Lee’s co-workers had to calmly tell the man to put the knife down, which he eventually did, but instead “jawed her with a needle.”

‘It’s never a dull day; I had to wait three months to see if I had HIV.’

When asked what death smells like, Lee said:

When asked what death smells like, Lee said, “Imagine the worst landfill smell you can think of on a hot day, multiply that by a million and then you’re getting close.”

Recalling how he found a missing human ear, Lee states that the story is “pretty sad to tell” as the circumstances involved attempted murder and suicide.

“The father killed the boy and he shot himself but he didn’t die,” she states, adding, “So they took him to the hospital and I got a phone call explaining his ear was missing.”

“We looked everywhere you could think of, then we heard the dog next door chewing on something and realized it had the ear.”

With a quick visit to the pet store, the human ear was retrieved and the dog was given a pig’s ear to chew on.

There is nothing I haven't seen;  it's never a dull day,' he said

There is nothing I haven’t seen; it’s never a dull day,’ he said

With well-groomed hair and manicured nails, Lee said others often think she’s a hairdresser or a secretary and are surprised when she reveals her job title.

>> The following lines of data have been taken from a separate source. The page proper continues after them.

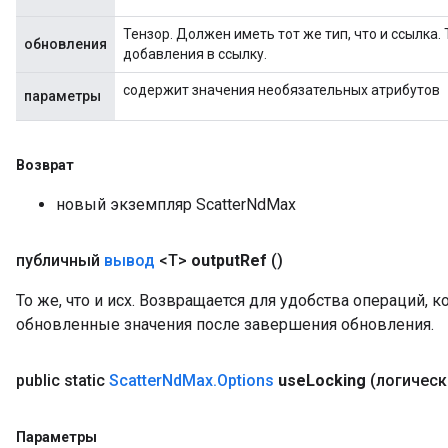
Тензор. Должен иметь тот же тип, что и ссылка
обновления
добавления в ссылку.
содержит значения необязательных атрибутов
параметры
Возврат
новый экземпляр ScatterNdMax
публичный
вывод
<T>
output
Ref
()
То же, что и исх. Возвращается для удобства операций, 
обновленные значения после завершения обновления.
public static
Scatter
Nd
Max
.
Options
use
Locking
(логическ
Параметры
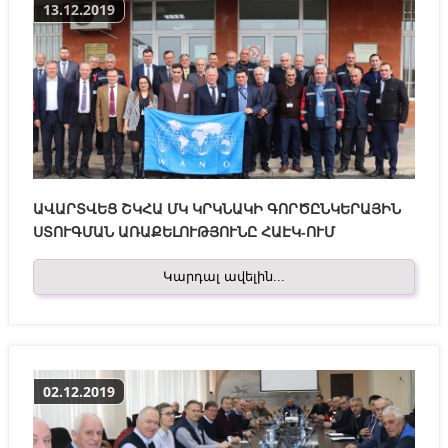
13.12.2019
ԱՎԱՐՏՎԵՑ ՇԿՀԱ ՄԿ ԿՐԿՆԱԿԻ ԳՈՐԾԸՆԿԵՐԱՅԻՆ
ՍՏՈՒԳՄԱՆ ԱՌԱՔԵԼՈՒԹՅՈՒՆԸ ՀԱԷԿ-ՈՒՄ
Կարդալ ավելին...
02.12.2019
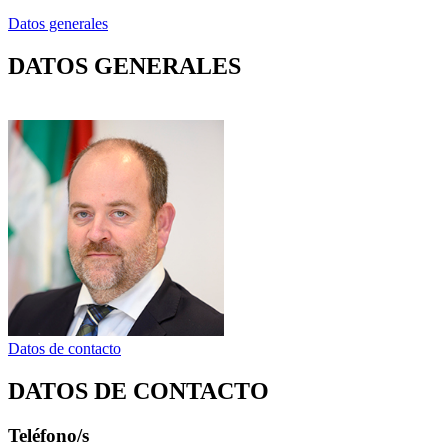
Datos generales
DATOS GENERALES
Datos de contacto
DATOS DE CONTACTO
Teléfono/s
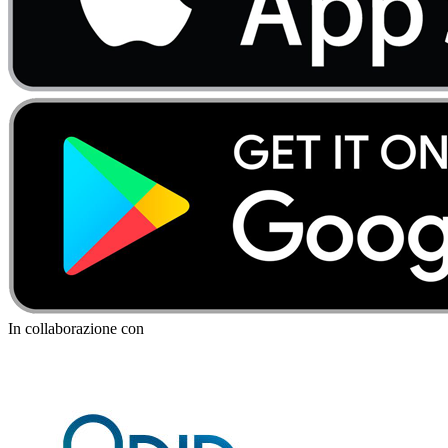
In collaborazione con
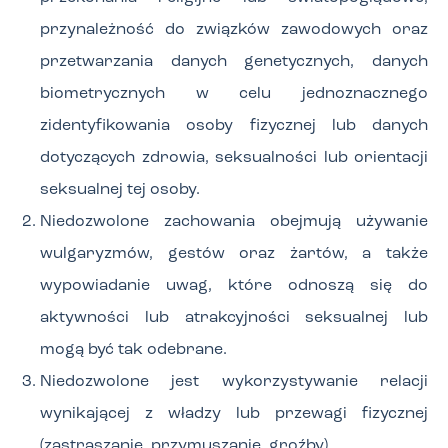
przynależność do związków zawodowych oraz
przetwarzania danych genetycznych, danych
biometrycznych w celu jednoznacznego
zidentyfikowania osoby fizycznej lub danych
dotyczących zdrowia, seksualności lub orientacji
seksualnej tej osoby.
Niedozwolone zachowania obejmują używanie
wulgaryzmów, gestów oraz żartów, a także
wypowiadanie uwag, które odnoszą się do
aktywności lub atrakcyjności seksualnej lub
mogą być tak odebrane.
Niedozwolone jest wykorzystywanie relacji
wynikającej z władzy lub przewagi fizycznej
(zastraszanie, przymuszanie, groźby).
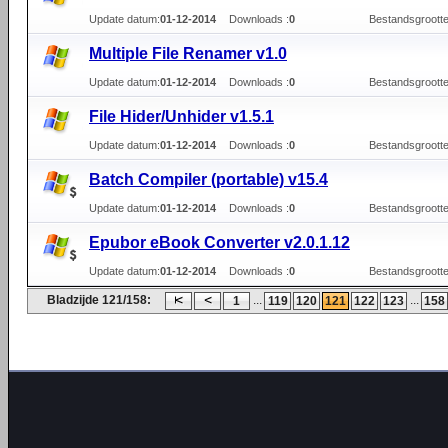
Update datum:
01-12-2014
Downloads :
0
Bestandsgrootte
Multiple File Renamer v1.0
Update datum:
01-12-2014
Downloads :
0
Bestandsgrootte
File Hider/Unhider v1.5.1
Update datum:
01-12-2014
Downloads :
0
Bestandsgrootte
Batch Compiler (portable) v15.4
Update datum:
01-12-2014
Downloads :
0
Bestandsgrootte
Epubor eBook Converter v2.0.1.12
Update datum:
01-12-2014
Downloads :
0
Bestandsgrootte
Bladzijde 121/158:
...
...
1
119
120
121
122
123
158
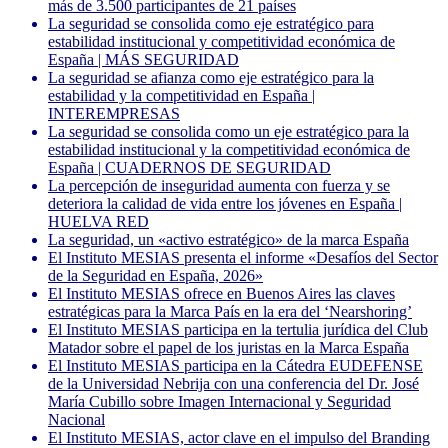
más de 3.500 participantes de 21 países
La seguridad se consolida como eje estratégico para
estabilidad institucional y competitividad económica de
España | MÁS SEGURIDAD
La seguridad se afianza como eje estratégico para la
estabilidad y la competitividad en España |
INTEREMPRESAS
La seguridad se consolida como un eje estratégico para la
estabilidad institucional y la competitividad económica de
España | CUADERNOS DE SEGURIDAD
La percepción de inseguridad aumenta con fuerza y se
deteriora la calidad de vida entre los jóvenes en España |
HUELVA RED
La seguridad, un «activo estratégico» de la marca España
El Instituto MESIAS presenta el informe «Desafíos del Sector
de la Seguridad en España, 2026»
El Instituto MESIAS ofrece en Buenos Aires las claves
estratégicas para la Marca País en la era del ‘Nearshoring’
El Instituto MESIAS participa en la tertulia jurídica del Club
Matador sobre el papel de los juristas en la Marca España
El Instituto MESIAS participa en la Cátedra EUDEFENSE
de la Universidad Nebrija con una conferencia del Dr. José
María Cubillo sobre Imagen Internacional y Seguridad
Nacional
El Instituto MESIAS, actor clave en el impulso del Branding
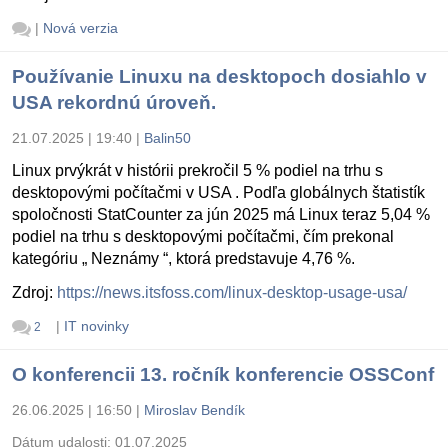
|
Nová verzia
Používanie Linuxu na desktopoch dosiahlo v
USA rekordnú úroveň.
21.07.2025 | 19:40
|
Balin50
Linux prvýkrát v histórii prekročil 5 % podiel na trhu s
desktopovými počítačmi v USA . Podľa globálnych štatistík
spoločnosti StatCounter za jún 2025 má Linux teraz 5,04 %
podiel na trhu s desktopovými počítačmi, čím prekonal
kategóriu „ Neznámy “, ktorá predstavuje 4,76 %.
Zdroj:
https://news.itsfoss.com/linux-desktop-usage-usa/
|
IT novinky
2
O konferencii 13. ročník konferencie OSSConf
26.06.2025 | 16:50
|
Miroslav Bendík
Dátum udalosti:
01.07.2025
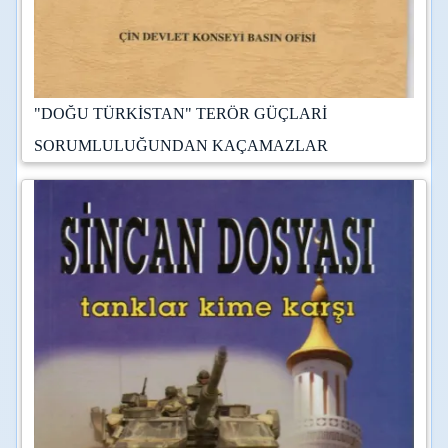
"DOĞU TÜRKİSTAN" TERÖR GÜÇLARİ
SORUMLULUĞUNDAN KAÇAMAZLAR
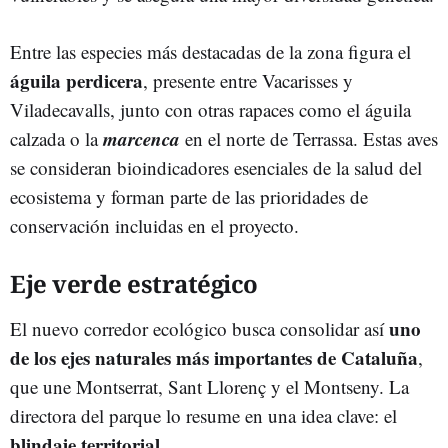
Entre las especies más destacadas de la zona figura el
águila perdicera
, presente entre Vacarisses y
Viladecavalls, junto con otras rapaces como el águila
marcenca
calzada o la
en el norte de Terrassa. Estas aves
se consideran bioindicadores esenciales de la salud del
ecosistema y forman parte de las prioridades de
conservación incluidas en el proyecto.
Eje verde estratégico
uno
El nuevo corredor ecológico busca consolidar así
de los ejes naturales más importantes de Cataluña
,
que une Montserrat, Sant Llorenç y el Montseny. La
directora del parque lo resume en una idea clave: el
blindaje territorial
.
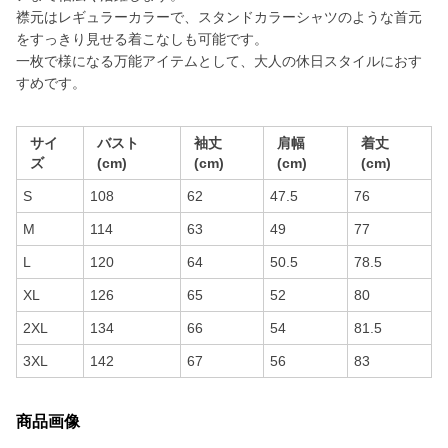
襟元はレギュラーカラーで、スタンドカラーシャツのような首元
をすっきり見せる着こなしも可能です。
一枚で様になる万能アイテムとして、大人の休日スタイルにおす
すめです。
サイ
バスト
袖丈
肩幅
着丈
ズ
(cm)
(cm)
(cm)
(cm)
S
108
62
47.5
76
M
114
63
49
77
L
120
64
50.5
78.5
XL
126
65
52
80
2XL
134
66
54
81.5
3XL
142
67
56
83
商品画像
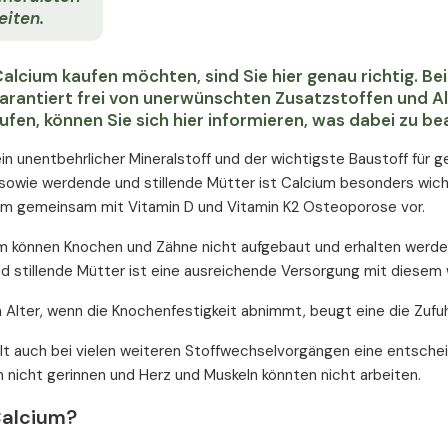
eiten.
alcium kaufen möchten, sind Sie hier genau richtig. Be
garantiert frei von unerwünschten Zusatzstoffen und Al
ufen, können Sie sich hier informieren, was dabei zu be
ein unentbehrlicher Mineralstoff und der wichtigste Baustoff für 
sowie werdende und stillende Mütter ist Calcium besonders wich
um gemeinsam mit Vitamin D und Vitamin K2 Osteoporose vor.
 können Knochen und Zähne nicht aufgebaut und erhalten werden
 stillende Mütter ist eine ausreichende Versorgung mit diesem
 Alter, wenn die Knochenfestigkeit abnimmt, beugt eine die Zuf
lt auch bei vielen weiteren Stoffwechselvorgängen eine entsche
 nicht gerinnen und Herz und Muskeln könnten nicht arbeiten.
Calcium?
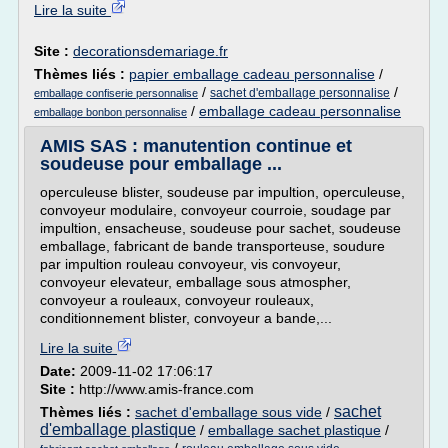
Lire la suite
Site :
decorationsdemariage.fr
Thèmes liés :
papier emballage cadeau personnalise
/
/
/
sachet d'emballage personnalise
emballage confiserie personnalise
/
emballage cadeau personnalise
emballage bonbon personnalise
AMIS SAS : manutention continue et
soudeuse pour emballage ...
operculeuse blister, soudeuse par impultion, operculeuse,
convoyeur modulaire, convoyeur courroie, soudage par
impultion, ensacheuse, soudeuse pour sachet, soudeuse
emballage, fabricant de bande transporteuse, soudure
par impultion rouleau convoyeur, vis convoyeur,
convoyeur elevateur, emballage sous atmospher,
convoyeur a rouleaux, convoyeur rouleaux,
conditionnement blister, convoyeur a bande,...
Lire la suite
Date:
2009-11-02 17:06:17
Site :
http://www.amis-france.com
sachet
Thèmes liés :
sachet d'emballage sous vide
/
d'emballage plastique
/
emballage sachet plastique
/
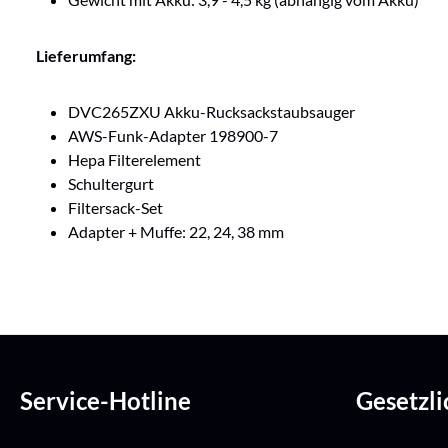
Lieferumfang:
DVC265ZXU Akku-Rucksackstaubsauger
AWS-Funk-Adapter 198900-7
Hepa Filterelement
Schultergurt
Filtersack-Set
Adapter + Muffe: 22, 24, 38 mm
Service-Hotline
Gesetzl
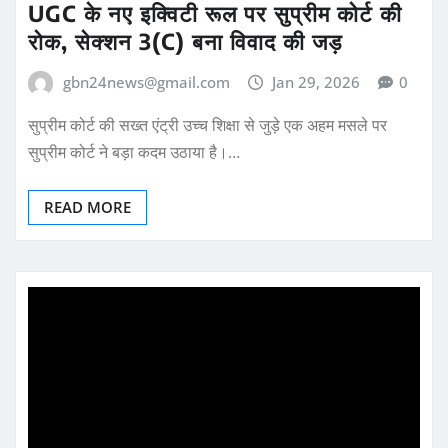
UGC के नए इक्विटी रूल पर सुप्रीम कोर्ट की
रोक, सेक्शन 3(C) बना विवाद की जड़
gbn24news@gmail.com
Jan 29, 2026
0
सुप्रीम कोर्ट की सख्त एंट्री उच्च शिक्षा से जुड़े एक अहम मसले पर
सुप्रीम कोर्ट ने बड़ा कदम उठाया है।…
READ MORE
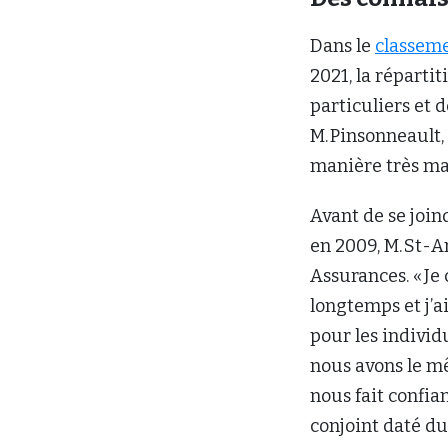
Dans le
classeme
2021, la réparti
particuliers et 
M. Pinsonneault,
manière très ma
Avant de se join
en 2009, M. St-
Assurances. « Je
longtemps et j’a
pour les indivi
nous avons le m
nous fait confi
conjoint daté du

“Some people run away thinking ‘I’m weird’ or there are others who want to know more,” she said.

‘When I take off my uniform, I’m still me. So I still want to look good and feel like myself,” she said.

The uniform itself covers the entire body with a hazmat suit, gloves, socks, boots, goggles, and a respirator.

The tough nature of the job often takes a toll on Lee’s mental health at times, particularly if children are involved.

To cope with everything, she has the support of her husband, Peter, and likes to listen to music, drink coffee and go for long walks.

“There’s nothing I haven’t seen,” he said.

Lee added that she is excited about the launch of the new TV show The Cleaner, starring Helena Bonham Carter, which focuses on a crime scene cleaner and can be seen on BritBox.

If you or someone you know needs crisis or suicide prevention support, call the Lifeline on 13 11 14 or visit the website here.